Thatcher foi a primeira mulher primeira-ministra da Grã-Breetanha – cargo que ocupou de 1979 a 1990. Foi chamada de "A Dama de Ferro" e recebeu o título de baronesa. A palavra "tatcherismo" foi cunhada a partir de seu nome é designa um tipo de política pública que nasceu com ela, mas não morreu com ela.

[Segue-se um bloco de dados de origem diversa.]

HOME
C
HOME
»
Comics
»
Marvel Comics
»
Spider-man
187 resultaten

Margaret Thatcher foi eleita líder do Partido Conservador da Grã-Bretanha em 1975; sempre foi política de extrema direita e com essa política venceu as eleições de 1979 e manteve-se por 11 anos como primeira-ministra.

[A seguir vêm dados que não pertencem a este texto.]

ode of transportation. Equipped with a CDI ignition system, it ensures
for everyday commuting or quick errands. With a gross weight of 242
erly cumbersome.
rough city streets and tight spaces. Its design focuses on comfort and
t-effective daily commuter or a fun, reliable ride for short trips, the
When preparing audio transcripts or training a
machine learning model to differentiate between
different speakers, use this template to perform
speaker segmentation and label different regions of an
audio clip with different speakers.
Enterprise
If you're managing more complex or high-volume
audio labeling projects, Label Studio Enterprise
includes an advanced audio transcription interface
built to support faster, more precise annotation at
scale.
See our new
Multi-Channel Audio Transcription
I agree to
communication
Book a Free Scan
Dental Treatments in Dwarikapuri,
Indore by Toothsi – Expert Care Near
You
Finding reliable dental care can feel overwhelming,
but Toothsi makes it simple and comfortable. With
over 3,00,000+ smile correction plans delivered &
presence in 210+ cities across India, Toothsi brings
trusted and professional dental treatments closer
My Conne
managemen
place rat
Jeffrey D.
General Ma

A ascensão de Thatcher ao poder marcou mudança histórica que se viu acontecer em outras partes do mundo, por exemplo, no governo de Ronald Reagan nos EUA.[1] Marcou um esforço declarado para reverter os benefícios oferecidos pelo Estado de Bem-estar, sob o argumento que o estado de bem-estar desestimula as pessoas para o trabalho duro como meio para melhorar de vida. Foi período de intensa repressão aos sindicatos, sob o argumento de que seria preciso "flexibilizar" o mercado de trabalho e privatizar o patrimônio do estado, na crença de que as empresas privadas seriam mais eficientes que o Estado, para administrar o patrimônio social ["flexibilizar" foi o mote incansável, também, dos governos de FHC no Brasil (NTs)].

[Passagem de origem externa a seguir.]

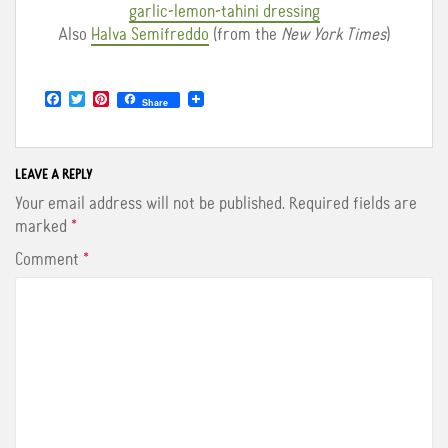
garlic-lemon-tahini dressing
Also
Halva Semifreddo
(from the
New York Times
)
F
T
P
Share
a
w
i
c
i
n
e
t
t
b
t
e
o
e
r
LEAVE A REPLY
o
r
e
Your email address will not be published.
Required fields are
k
s
t
marked
*
Comment
*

Thatcher fez aprovar leis para limitar a ação dos sindicatos (leis de 1980, 1982, 1984, 1988, 1989 e 1990). Essa legislação enfraqueceu o poder de barganha dos sindicatos, e o desemprego aumentou durante seu governo (mais de meio milhão de novos desempregados). O desemprego aumentou sobretudo na Irlanda do Norte e em áreas industriais da Inglaterra e da Escócia.
Thatcher fez avançar a privatização em larga escala, política que ela trabalhou para apresentar como recomendável, avançada e legítima em todo o mundo. Privatizou a British Aerospace e de Cable & Wireless, a Jaguar, a British Telecom, a Britoil e a British Gas. Depois de 1987, privatizou a British Steel, a British Petroleum, a Rolls Royce, a British Airways e empresas de água e eletricidade. A privatização desenfreada trouxe dinheiro rápido, por pouco tempo, para o Tesouro Britânico, mas, no longo prazo, tudo que essas empresas geraram de lucro ao longo dos anos foi diretamente para o bolso de proprietários privados.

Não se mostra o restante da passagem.